FYI: This single-use digital flexible cystoscope is positioned as a product for stent removal in adults. As such, it features an integrated grasper, along with a reusable portable monitor. Because of that combination of single-use and portability, and its focus on simple stent removal procedures, the company says a dedicated endoscopy room with video stack is not needed to perform stent removal with Isiris. In fact, it advises that the system can be transferred between locations, and the surgeon doesn't even need a nurse's assistance to perform the procedure. Isiris lets urologists reserve more expensive reusable scopes for more demanding procedures, says the company.



PrimeSight with EndoSheath


Price: Unity 9000 Video Processor ($22,995); CST-5000 flexible digital cystoscope ($15,950); EndoSheath ($480/box of 10)

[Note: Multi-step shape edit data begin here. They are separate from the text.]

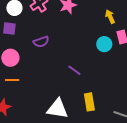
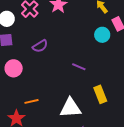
orange line: (12, 80) -> (32, 101), moved

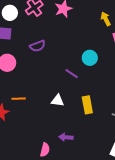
cyan circle: (102, 35) -> (90, 58), moved
white triangle: (71, 108) -> (58, 101), moved, size x0.6

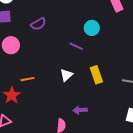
white triangle: (58, 101) -> (66, 75), turned -40

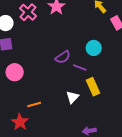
purple semicircle: (38, 24) -> (63, 57), moved
yellow rectangle: (96, 75) -> (93, 87), moved

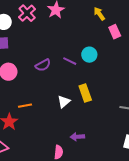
purple semicircle: (63, 57) -> (43, 65), moved
purple line: (80, 68) -> (70, 61), moved

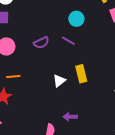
cyan circle: (89, 55) -> (76, 19), moved
orange line: (25, 106) -> (13, 77), moved

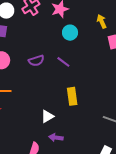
cyan circle: (76, 19) -> (70, 33), moved
white triangle: (59, 81) -> (47, 116), moved

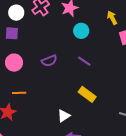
purple line: (63, 62) -> (84, 61), moved
yellow rectangle: (72, 96) -> (87, 94), turned -42

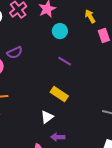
purple semicircle: (49, 61) -> (15, 53), moved
yellow rectangle: (87, 94) -> (59, 94), moved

FYI: Here's an interesting middle ground: What if you had a reusable cystoscope that you didn't need to high-level disinfect after each use? That's what Laborie proposes with the combination of its reusable PrimeSight flexible cystoscopy system and its single-use EndoSheath sterile protective barrier, formerly available from its recent acquisition Cogentix Medical. EndoSheath isn't just a bag or wrapper. Yes, it covers the scope and its controls from end to end, but it actually has its own integrated working channel for suction, irrigation and biopsy tool passage. So you don't need to deal with the difficulty of cleaning the channel, as you do with other reusable scopes. EndoSheath is available with 1.5mm and 2.1mm channels, as well as with no channel at all for quick observations.

Pusen Medi\cal

Pusen Medical


0086 400 688 2023

Price: not provided

FYI: It's not entirely clear if Uscope is available in the U.S. The Chinese company's North American senior sales representative says the product has obtained FDA approval, but did not respond to a request for information about U.S. distribution. Clarion Medical Technologies carries the product in Canada, and it is available in numerous other countries. So what is it? It's a single-use flexible ureteroscope with 270-degree dual deflection that can be used with its own monitor or your existing OR monitor. It has 9.0 Fr outer diameter and a 3.6 Fr working channel.